There are large flat car parks with a good number of spaces allocated for blue badge parking. Parking costs £10 if you are staying at the hotel. Blue badges must be registered with the hotel on arrival.
Birmingham International Airport and associated train station are adjacent to the venue. There are direct trains from Heathrow and good train links from other London and Midlands airports. Central Birmingham is only a short train ride away.
The main entrance is via a large rotating door, it has flat access. The reception area is in the lobby slightly to the right. The reception desk is low enough to facilitate access for a guest in a wheelchair. There is a large circular seat in the room which gives guests with limited mobility somewhere to sit, but it is not reserved seating. At busy times this might mean a lack of seating on arrival. There are additional seating benches in the main corridors.
To the left is a coffee shop and the Lounge bar.
The coffee shop is a small serving kiosk with a variety of hot and cold drinks and snacks.
The Lounge bar area has two entrance points on this side. The direct route to the serving point is up 3 steps, which is wide and has bannisters on both sides. The second entry, left of the stairs, is flat and has no steps. This leads immediately to tables and chairs, but if you go to the back of this section there is a ramp with a gentle incline which takes you to the serving point and the raised area of seats. This ramped route is not immediately obvious from the hotel entrance.
If you enter the hotel from the NEC/Train station it is a flat entry with nearby seating.

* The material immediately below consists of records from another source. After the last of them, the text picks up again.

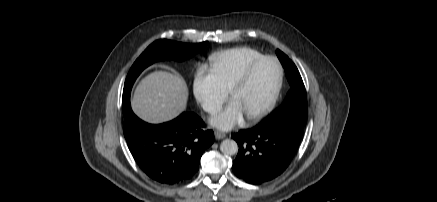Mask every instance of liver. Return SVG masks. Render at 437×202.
<instances>
[{"mask_svg":"<svg viewBox=\"0 0 437 202\" xmlns=\"http://www.w3.org/2000/svg\"><path fill=\"white\" fill-rule=\"evenodd\" d=\"M187 99L188 88L180 75L155 71L138 84L131 106L142 120L157 124L177 117L185 110Z\"/></svg>","mask_w":437,"mask_h":202,"instance_id":"6515ba94","label":"liver"}]
</instances>
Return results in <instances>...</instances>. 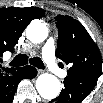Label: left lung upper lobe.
<instances>
[{
  "mask_svg": "<svg viewBox=\"0 0 103 103\" xmlns=\"http://www.w3.org/2000/svg\"><path fill=\"white\" fill-rule=\"evenodd\" d=\"M56 56L70 65L68 76L98 78L102 75L100 51L84 26L70 16L57 15Z\"/></svg>",
  "mask_w": 103,
  "mask_h": 103,
  "instance_id": "5c2ea615",
  "label": "left lung upper lobe"
}]
</instances>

The chairs in the Lounge bar are mostly mobile with some bench seating against the walls, chairs can be arranged to accommodate someone in a wheelchair. This does mean that they could block access routes if not arranged with care. Some of the tables are different heights, with chairs or bar stools.

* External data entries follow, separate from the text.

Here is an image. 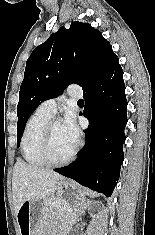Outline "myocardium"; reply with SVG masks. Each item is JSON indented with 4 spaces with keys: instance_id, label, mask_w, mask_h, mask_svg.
Wrapping results in <instances>:
<instances>
[{
    "instance_id": "1",
    "label": "myocardium",
    "mask_w": 155,
    "mask_h": 235,
    "mask_svg": "<svg viewBox=\"0 0 155 235\" xmlns=\"http://www.w3.org/2000/svg\"><path fill=\"white\" fill-rule=\"evenodd\" d=\"M56 123H60V121L58 119H50L48 123L46 124L43 130L39 151H40L41 158L46 164L52 165V166H61V165H66L70 163L74 159L77 153V146L75 145L72 152L66 158L62 160H55L51 156V153H50L51 132H52L53 126Z\"/></svg>"
}]
</instances>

The serving bar itself is quite high and could be difficult for people in wheelchairs.
The bar can also be accessed from the back, as if coming from the swimming pool, this has a ramp and a stepped route close together.
There are male, female and accessible toilets in this area.

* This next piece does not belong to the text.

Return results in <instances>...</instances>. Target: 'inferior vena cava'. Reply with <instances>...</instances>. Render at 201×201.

The breakfast restaurant has movable tables and chairs, which has the same benefit of being able to accommodate people in wheelchairs, but may also mean blocked access routes if care is not taken.
The other bars and Executive Lounge are similar mix of moveable seating and tables.
The floors in these areas are a mix of hard floor and short pile carpet, including a circular rug around the foyer seating.
A majority of the function rooms are on the ground floor. The corridors are wide with a hard surface. The function rooms tend to have a short pile carpet. Door widths are suitable for access with mobility scooter/wheechairs, although it is noted that where there are two doors, both should be unlocked and may need to be propped open to facilitate access.
There are two sets of 4 steps in the corridor between the Palace and Arden Function rooms. The first (coming from the direction of the reception) has a ramp to one side and a folding seat lift. The lift might be impractical if the corridor is busy. The second is not ramped. There is a corridor between Arden and York which could be used as a step free diversion to get to Kent, Sussex York etc., but the corridor is about 1 meter wide. You can also access these by using the corridor from the main reception area towards Monarch and turning off between Surry and Lancaster.
There is a mezzanine level which has 4 or 5 smaller rooms which are only accessible via a set of steep stairs. These should not be used for members functions.
All the bedrooms could be accessed via a lift allowing flat access to the rooms, there is also a staircase. The lift is large and should accommodate most mobility scooters.
The hotel has identified rooms as “standard”, “accessible” or “partially accessible”. We are shown examples of each, but obviously have not inspected all of the rooms, so they may vary from the examples seen. The hotel has 18 accessible rooms in total.
The standard room had a bath tub, with a perspex shower enclosure around it.
The accessible room has a fully accessible wet-room with a fold down shower seat and emergency alarm cord. There is some space to manoeuvre a wheelchair in the room, although it may be tight with a larger scooter. If the bed(s) needed their position adjusted to allow space, we were assured that hotel staff would be happy to do this. The floors to the wet-room were tiles and the bedroom had a short pile carpet.
The partially accessible rooms were the same as the accessible room, but one side of the bed was pushed against a wall. This meant if two people were staying in the room, one would need to be mobile enough to enter across the bed.
A variety of, mostly chain, restaurants are a short walk (less than 0.5 miles) away, around a scenic lake. A hard surfaced path facilitates this. Restaurants include Nando’s, TGI Friday, Las Iguanas and others. Booking is suggested as these can be busy.